▸ EXERCISE INPUT:
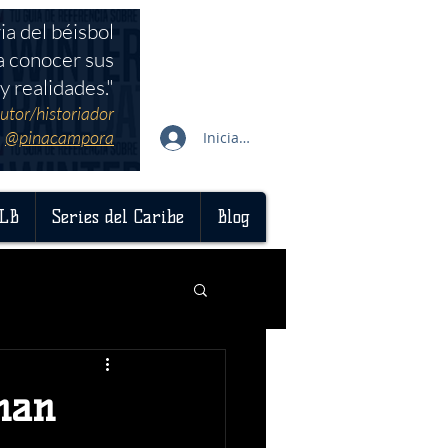
ia del béisbol
a conocer sus
y realidades."
utor/historiador
@pinacampora
Iniciar sesión
LB
Series del Caribe
Blog
enan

▸ TASK DETAILS: We ask that the entries above be copied exactly, with the pictures omitted.

▸ RESULT OF THE EXERCISE:
ia del béisbol
a conocer sus
y realidades."
utor/historiador
@pinacampora
Iniciar sesión
LB
Series del Caribe
Blog
enan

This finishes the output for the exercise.